There are golden periods of history, usually ten or twenty years when everything is just perfect, or as perfect as is possible in this vale. I lived through one: 1958-1968, when being a kid in America was marvelous. Sorry you guys missed it. Werner Herzog’s movie, Queen of the Desert, is set in another one of those golden periods, from the end of Victoria’s reign to the First World War, when the Brits ruled practically everything, the sun never set on the Empire, pip pip cheerio stiff upper lip wot wot, and fin de siècle English upper crust lower middle aristocrats could traverse the tottering Ottoman Empire with quite a degree of impunity…until it all changed, as golden decades are wont to do.
The movie depicts Gertrude Bell, a real life lower middle aristocrat who gets it into her head between cotillions to go do something adventurous. Given the bunch of lower middle aristocrat idiot suitors her Mum keeps throwing at her, I am sympathetic. (By the way, Mum is played by Jenny Agutter. Jenny Agutter! Remember her from Logan’s Run, An American Werewolf in London? Oh yeah, you remember. Seen her popping up quite a bit lately, including Captain America: Winter Soldier. Nice). Gertrude’s Dad suggests a trip to Tehran, which isn’t the crazy idea it would be today; back then it would be like a trip to Rio: exotic, interesting, an incomprehensible language, somewhat dangerous, but civilized.
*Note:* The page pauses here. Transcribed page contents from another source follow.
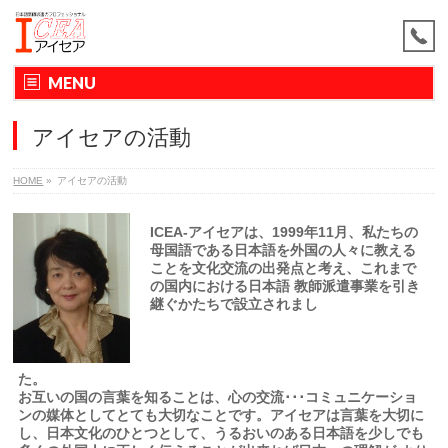
MENU
アイセアの活動
HOME
»
アイセアの活動
ICEA-アイセアは、1999年11月、私たちの
母国語である日本語を外国の人々に教える
ことを文化交流の出発点と考え、これまで
の国内における日本語 教師派遣事業を引き
継ぐかたちで設立されまし
お互いの国の言葉を知ることは、心の交流･･･コミュニケーショ
ンの媒体としてとても大切なことです。ア
イセアは言葉を大切に
し、日本文化のひとつとして、うるおいのある日本語を少しでも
So, she goes, sponsored by her quite delightful British Consul uncle, portrayed by Mark Lewis Jones, who has the best lines in the movie (except for one short stint at the beginning when Nick Waring as Sir Mark Sykes delivers a series of insults worthy of Peter Capaldi in In the Loop). There, she falls in love with Henry Cadogan (portrayed by James Franco in the wooden, non-expressive acting style he perfected as Green Goblin), who ends up killing himself, and then Gertrude falls in love with Major Charles Doughty-Wylie (played by Damien Lewis…you know, Captain Winters in Band of Brothers) who volunteers for Gallipoli, which is pretty much suicide…hmm. Mayhaps those idiot suitors back in merry ole dodged a bullet?
Anyways, grief-stricken because of driving men to suicide, she takes off for the deserts of the Middle East, meeting Druze and Bedouins and Lawrence of Arabia and Ottoman Lieutenants and single-handedly changing the course of Arab history…well, no. As much as Herzog wants you to believe that, just ain’t true. Bell was one of many persons involved in the modern shaping of the Arab peninsula, including at least one other woman, Lady Anne Blunt, who reached the city of Ha’il before her.
Nicole Kidman portrays Gertrude from about age 17 to well into her forties with nary a whiff of extra makeup or softened lens, at least that I could detect, and that’s nice. She’s a queen in her own right and does a rather excellent job of idealizing and overblowing the heroic woman-hear-me-roar aspect of Bell that director Werner Herzog is obviously intending. Which is a lovely 21st Century notion, but Pax Britannica was more responsible for Bell’s safe travels than anything. That, and the tolerance–and amusement–of the Druze and Bedouins.